Sabre Holdings, which provides travel services, set up a scoring system for getting questions answered. Nearly 70 percent of the questions were answered in an hour, and 88 percent were answered within 24 hours. The company estimated that it saved $500,000 from using the system. "One of the main factors for success is the corporate culture," said Rodgers. "Not every company is a good fit, but for those that are, games can be very effective for employment engagement and performance."
Attendees came from many locations, including Canada, Australia, South Africa and Israel to participate in the sessions and explore the products and services represented at the Enterprise Solutions Showcase. They were enthusiastic, interactive and appreciative of the broad range of learning opportunities that the conference provided.
Perspectives on big data
Big data is overhyped right now, according to Kamran Khan, CEO of Search Technologies, but it will become a critical part of the architecture of search. In his keynote presentation, "A New Search Architecture for the Big Data Era," at KMWorld 2013, Kahn explained the method used in analysis of big data, which entails breaking down very large data sets into pieces that can be stored on commodity computers, analyzed and the results re-aggregated. The technology originated with Google, which created MapReduce to analyze log files on usage of websites.
In his presentation on "Big Data vs. Human Data," David Snowden, founder and chief scientific officer of Cognitive Edge, spoke about the importance of using technology to augment human intelligence rather than replacing it. In the past, attempts were made to use computers to replace people in key positions, especially those involving judgments, which was ineffective. "Big data is dependent on things happening so it can study the events," Snowden explained. "In contrast, human networks can be deliberately created that can be polled to explain why things happen under conditions that could not have been predicted."
We are data rich and information poor, according to Jeff Veis, VP marketing, Protect Solutions, Autonomy, an HP company (hp.com). His presentation on "Enterprise Search in the Age of Big Data" also discussed the challenges of search. "Transactional data is surrounded by unstructured data that is difficult to analyze," said Veis. Large financial institutions are archiving information with Autonomy, on the order of a trillion interactions per month. Those records are then analyzed for signs of fraud based on word patterns, because such patterns can reveal fraud even though no "red flag" words are used.

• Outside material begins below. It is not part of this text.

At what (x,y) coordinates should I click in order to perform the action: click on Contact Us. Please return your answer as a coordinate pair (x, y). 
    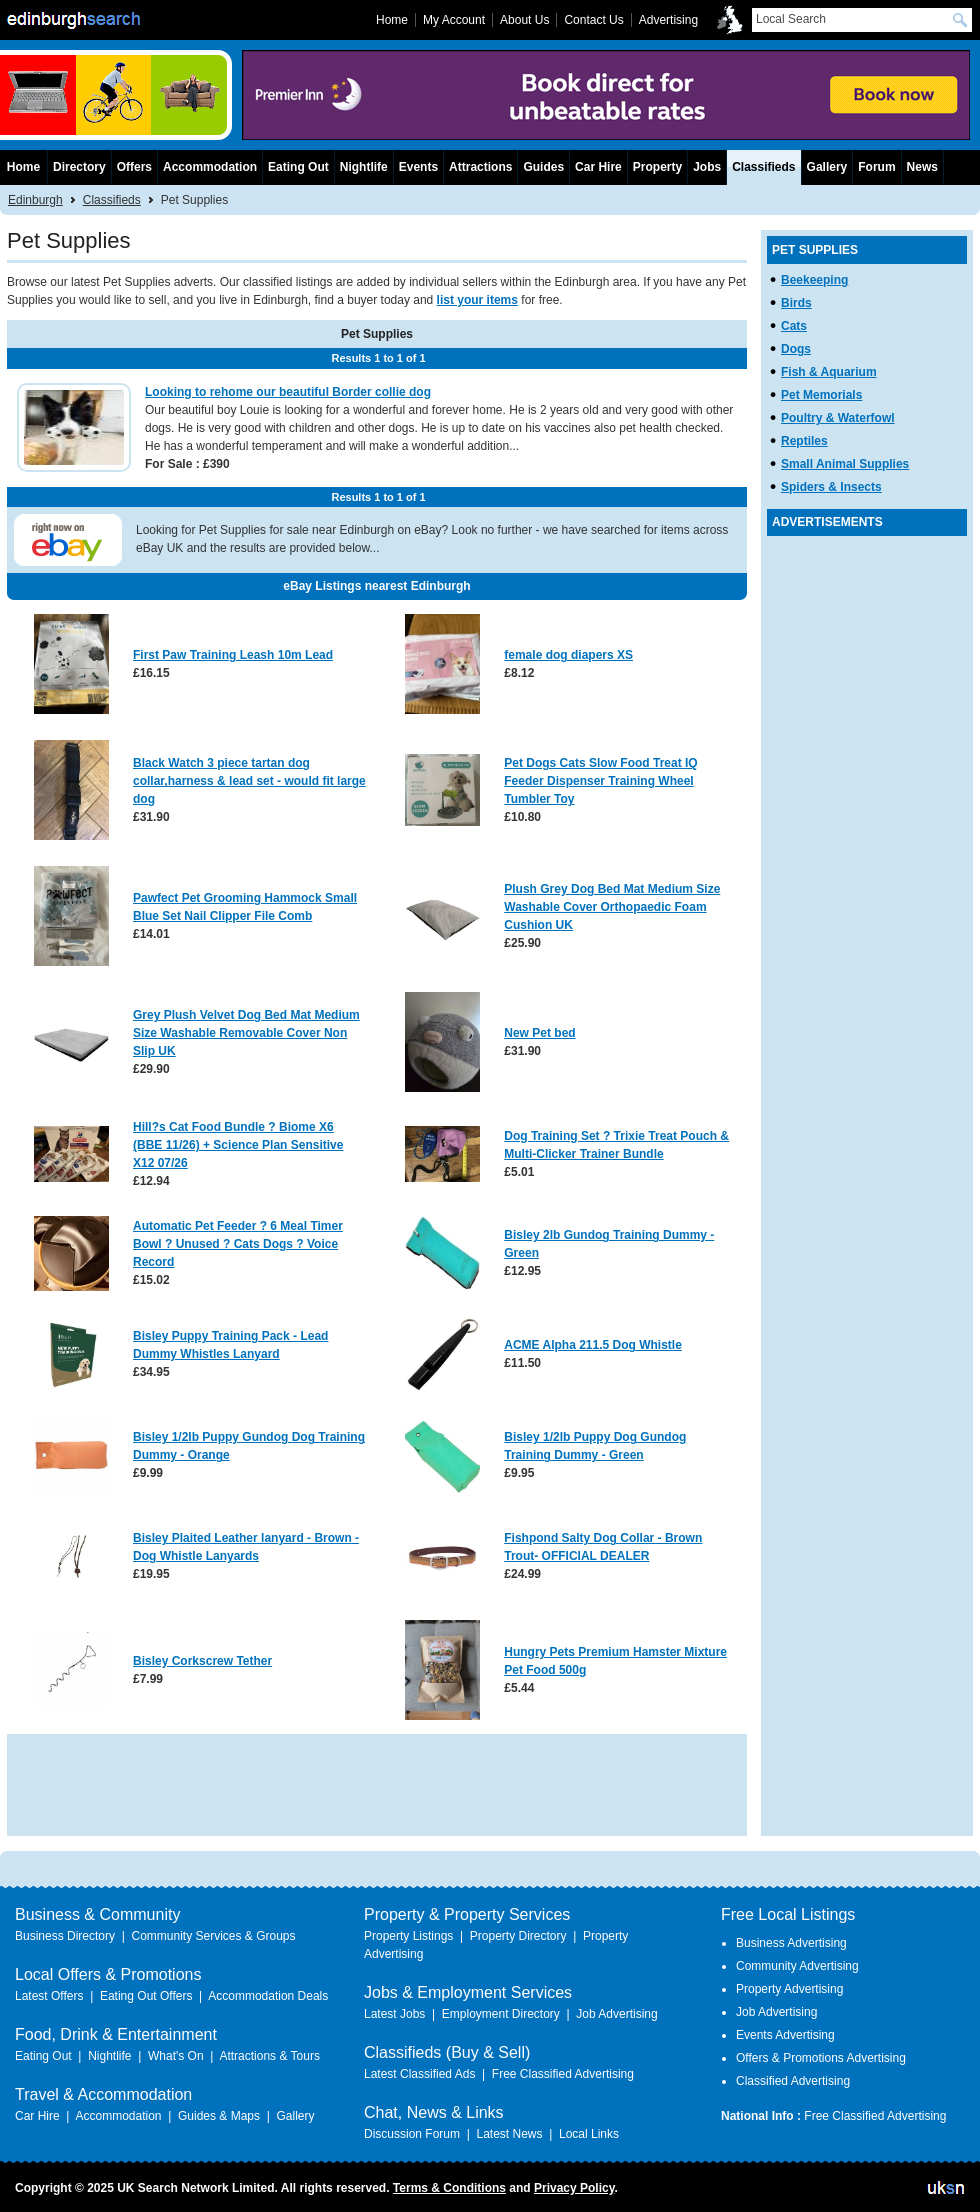
    Looking at the image, I should click on (593, 20).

KM and big data was the first on the list of Top 5 Knowledge Management Predictions for 2013-2014 presented by Jay Liebowitz, professor and author of Big Data and Business Analytics. "Big data can provide big knowledge and insights," said Liebowitz, "but the integration and synthesis of big data with analytics can be a challenge." Developing a big data framework and taxonomy are important for the proper application of analytics. In addition, organizations also need to put the right talent in place. The number of jobs for big data specialists is expanding more rapidly than the near-term supply. Finally, the right workflows and incentives need to be created, in order to enable access to the large volumes of third-party data that support big data analytics.